▶ _About this exercise_
Return all lines of the data in which the string "trades" occurs.

———

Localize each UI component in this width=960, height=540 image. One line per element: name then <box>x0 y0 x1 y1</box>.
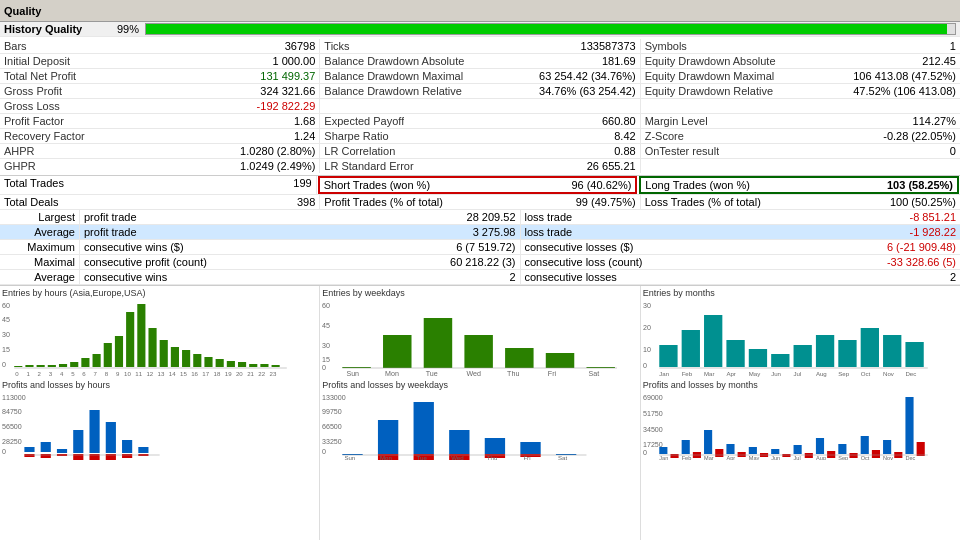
entries-hours-chart: 60 45 30 15 0 <box>2 300 317 378</box>
svg-text:Sep: Sep <box>838 455 848 460</box>
stat-bars-label: Bars <box>4 40 27 52</box>
svg-rect-21 <box>193 354 201 367</box>
svg-text:Feb: Feb <box>681 371 692 377</box>
svg-text:Mar: Mar <box>704 371 715 377</box>
svg-text:Nov: Nov <box>883 371 894 377</box>
svg-rect-26 <box>249 364 257 367</box>
svg-rect-178 <box>916 442 924 456</box>
svg-text:Tue: Tue <box>426 370 438 377</box>
svg-rect-16 <box>137 304 145 367</box>
svg-text:33250: 33250 <box>322 438 342 445</box>
svg-text:Aug: Aug <box>816 455 826 460</box>
svg-rect-25 <box>238 362 246 367</box>
svg-text:17: 17 <box>202 371 209 377</box>
svg-rect-126 <box>681 330 699 367</box>
svg-rect-66 <box>138 447 148 453</box>
svg-text:4: 4 <box>60 371 64 377</box>
svg-text:113000: 113000 <box>2 394 26 401</box>
svg-text:23: 23 <box>270 371 277 377</box>
svg-rect-136 <box>905 342 923 367</box>
svg-text:Fri: Fri <box>548 370 557 377</box>
svg-text:51750: 51750 <box>643 410 663 417</box>
stats-area: Bars 36798 Ticks 133587373 Symbols 1 Ini… <box>0 37 960 176</box>
svg-rect-63 <box>89 410 99 453</box>
svg-text:Jan: Jan <box>659 371 669 377</box>
svg-rect-67 <box>24 454 34 457</box>
stat-bars: Bars 36798 <box>0 39 320 53</box>
svg-text:28250: 28250 <box>2 438 22 445</box>
trades-main-row: Total Trades 199 Short Trades (won %) 96… <box>0 176 960 195</box>
stat-symbols-value: 1 <box>950 40 956 52</box>
svg-rect-28 <box>272 365 280 367</box>
svg-rect-169 <box>715 449 723 457</box>
svg-text:7: 7 <box>94 371 98 377</box>
quality-bar <box>146 24 947 34</box>
svg-text:0: 0 <box>2 361 6 368</box>
quality-stat-label: History Quality <box>4 23 104 35</box>
svg-rect-68 <box>41 454 51 458</box>
svg-text:Apr: Apr <box>726 455 735 460</box>
svg-text:Tue: Tue <box>417 455 428 460</box>
svg-text:5: 5 <box>71 371 75 377</box>
svg-text:15: 15 <box>180 371 187 377</box>
svg-text:1: 1 <box>26 371 30 377</box>
svg-text:Nov: Nov <box>883 455 893 460</box>
stat-ticks: Ticks 133587373 <box>320 39 640 53</box>
svg-text:Sun: Sun <box>347 370 360 377</box>
svg-text:Sun: Sun <box>345 455 356 460</box>
svg-rect-172 <box>782 454 790 457</box>
svg-rect-158 <box>726 444 734 454</box>
svg-text:6: 6 <box>82 371 86 377</box>
quality-stat-value: 99% <box>104 23 139 35</box>
svg-rect-22 <box>204 357 212 367</box>
quality-bar-container <box>145 23 956 35</box>
svg-rect-103 <box>414 402 434 454</box>
svg-rect-61 <box>57 449 67 453</box>
svg-rect-73 <box>122 454 132 458</box>
svg-text:Sat: Sat <box>589 370 600 377</box>
svg-text:84750: 84750 <box>2 408 22 415</box>
entries-weekdays-chart: 60 45 30 15 0 Sun Mon Tue Wed Thu Fri <box>322 300 637 378</box>
stats-row-grossprofit: Gross Profit 324 321.66 Balance Drawdown… <box>0 84 960 99</box>
stat-symbols: Symbols 1 <box>641 39 960 53</box>
svg-rect-104 <box>449 430 469 454</box>
svg-text:Mon: Mon <box>380 455 392 460</box>
stats-row-profitfactor: Profit Factor 1.68 Expected Payoff 660.8… <box>0 114 960 129</box>
svg-rect-8 <box>48 365 56 367</box>
svg-text:Jul: Jul <box>793 371 801 377</box>
svg-text:66500: 66500 <box>322 423 342 430</box>
svg-text:Dec: Dec <box>905 455 915 460</box>
stat-initial-deposit: Initial Deposit 1 000.00 <box>0 54 320 68</box>
svg-rect-20 <box>182 350 190 367</box>
svg-rect-130 <box>771 354 789 367</box>
svg-text:2: 2 <box>38 371 42 377</box>
stat-ticks-value: 133587373 <box>581 40 636 52</box>
svg-rect-82 <box>383 335 411 368</box>
svg-text:Jul: Jul <box>793 455 800 460</box>
svg-text:Jun: Jun <box>771 371 781 377</box>
svg-text:20: 20 <box>643 324 651 331</box>
chart-entries-hours: Entries by hours (Asia,Europe,USA) 60 45… <box>0 286 320 540</box>
svg-rect-135 <box>883 335 901 367</box>
svg-text:Fri: Fri <box>524 455 531 460</box>
svg-text:10: 10 <box>124 371 131 377</box>
svg-text:Oct: Oct <box>860 455 869 460</box>
svg-text:16: 16 <box>191 371 198 377</box>
svg-text:Sep: Sep <box>838 371 849 377</box>
svg-rect-83 <box>424 318 452 368</box>
svg-text:60: 60 <box>322 302 330 309</box>
svg-rect-162 <box>816 438 824 454</box>
svg-rect-127 <box>704 315 722 367</box>
svg-text:Mar: Mar <box>704 455 714 460</box>
svg-rect-17 <box>148 328 156 367</box>
svg-rect-86 <box>546 353 574 368</box>
svg-rect-85 <box>505 348 533 368</box>
svg-text:11: 11 <box>135 371 142 377</box>
svg-text:56500: 56500 <box>2 423 22 430</box>
svg-text:45: 45 <box>322 322 330 329</box>
long-trades-cell: Long Trades (won %) 103 (58.25%) <box>639 176 959 194</box>
svg-text:0: 0 <box>15 371 19 377</box>
svg-text:Thu: Thu <box>507 370 519 377</box>
svg-rect-60 <box>41 442 51 452</box>
svg-text:9: 9 <box>116 371 120 377</box>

———

▶ _Solved exercise_
trades-main-row: Total Trades 199 Short Trades (won %) 96… <box>0 176 960 195</box>
long-trades-cell: Long Trades (won %) 103 (58.25%) <box>639 176 959 194</box>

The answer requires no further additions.